The two brothers build a merchant banking empire separately that made them the wealthiest family in the Orient. In addition to bankers, the Sassoons produced poets, politicians, diplomats, art lovers and philanthropists; they build a dynasty from carefully thought investments and being lenders and chief treasurers to some of the Orients' rulers. But that is not where the family’s fortune is, the Sassoon family who was once dubbed the Rothschild’s of the East have started in Toledo Spain, six centuries ago as advisers to the royal courts and in the 19th century became bankers. Their financial powers enabled them to get involved in some of the world's most successful and prosperous enterprises, which also allowed them to play a major role on the world stage and in some cases in the political arenas; from participating in the founding of HSBC bank, the financing of the construction of the Suez Canal, to the financing of the rail system in India.

Elias Joseph Sassoon, born in Aleppo, who was one of Joseph Sassoon's great grandsons, inherited his family’s bank in Egypt in 1939; he also owned and operated one of the largest shipping companies in Greece at the time, he had leased his eight cargo ships to the British and allied forces during World War II to transport troops and goods for the allied forces. In 1951 Elias began liquidating his assets in Egypt once he realized the monarchy's days were numbered and invested his fortunes (which at the time were estimated to be in excess of £58 million) in British, American and Dutch oil, and mining companies.

At the time of his death in 2007 his fortune was placed in a will to be bequeathed in the form of a trust to his heirs. Today the family is expanding its investments in Europe and the United States by resurrecting their dynasty through various enterprises; in 1969 Elias Sassoon had joined his brother-in-law Maurice Cattaui, and formed the Cattaui Sassoon Group, a family corporate, project finance, and private equity family office in New York. The family's banks in the UK which were established by David Sassoon (the founder of the British Sassoon dynasty) in 1851 were eventually sold to UBS and his son Elias David Sassoon's bank established 1862 was sold in 1972 to Standard Chartered Bank. 
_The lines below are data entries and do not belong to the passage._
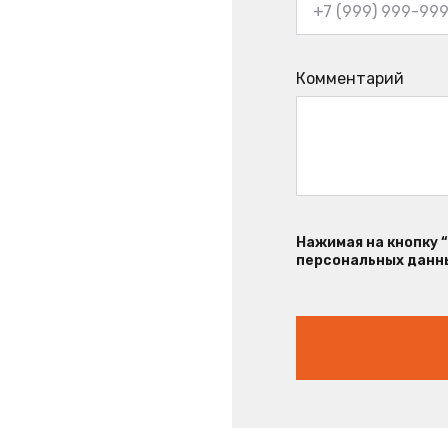
Комментарий
Нажимая на кнопку 
персональных данны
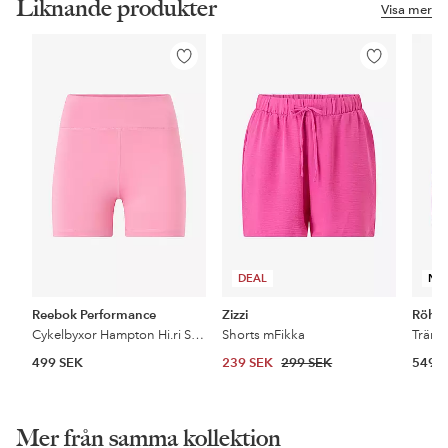
Liknande produkter
Visa mer
Lägg
Lägg
till
till
i
i
favoriter
favoriter
DEAL
NY
Reebok Performance
Zizzi
Röhni
Cykelbyxor Hampton Hi.ri Shorts
Shorts mFikka
499 SEK
239 SEK
299 SEK
549 
Mer från samma kollektion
According to sources close to the family, they are making a comeback to the markets, particularly the Middle East; and  Africa. The family office which is ran by Edmond Sassoon is expected to be passed on to Elias Sassoon's grandson, David Edouard Sassoon. Who, according to people close to the family say he has large and ambitious growth, wanting to resurrect the family's glory days through a relaunch of the family's banking business that once was among the oldest in the world.  
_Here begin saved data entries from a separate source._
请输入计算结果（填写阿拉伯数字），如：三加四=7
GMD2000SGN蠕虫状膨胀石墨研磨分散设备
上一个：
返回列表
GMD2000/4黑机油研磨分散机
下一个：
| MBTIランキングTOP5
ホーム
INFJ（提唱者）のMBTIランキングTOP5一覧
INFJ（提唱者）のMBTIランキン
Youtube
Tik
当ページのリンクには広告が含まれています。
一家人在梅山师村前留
This apatite for growth and ambitious growth in the emerging markets are shared by others in the family.  Roland Sassoon, Chairman of SASFIN Bank and diversified financial services group controlled by the Sassoon family, says: ''Africa is the new China, the economic growth and potential of Africa as a world financial center is going to be the European markets' savior in a very unpredictable financial climate''.